[Collected data]
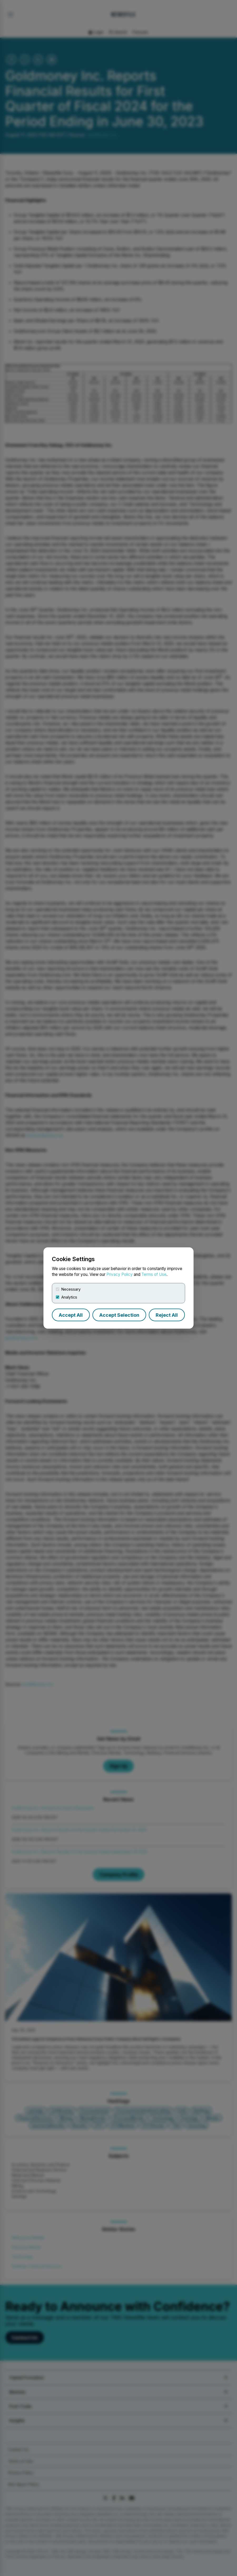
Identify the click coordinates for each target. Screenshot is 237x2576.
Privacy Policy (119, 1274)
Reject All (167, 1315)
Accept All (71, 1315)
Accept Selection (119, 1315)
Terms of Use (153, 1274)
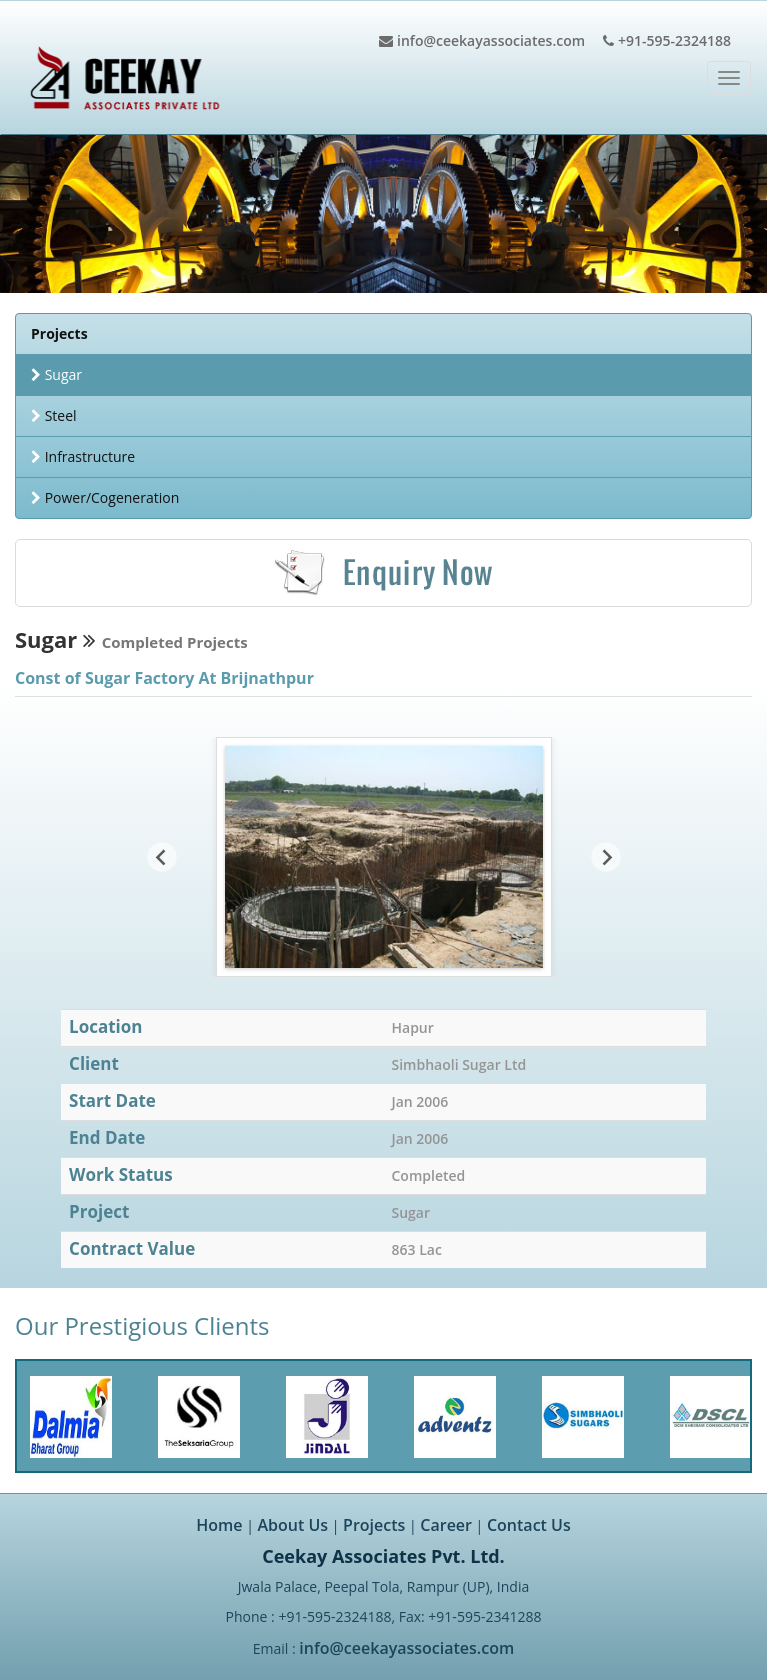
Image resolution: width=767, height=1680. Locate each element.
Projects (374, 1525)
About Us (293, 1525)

### PROBLEM
Extract all lines of the records above that include "each".

### WRITTEN RESPONSE
Identify the click coordinates for each target. Screenshot is 237x2576.
Image resolution: width=767, height=1680. Locate each element.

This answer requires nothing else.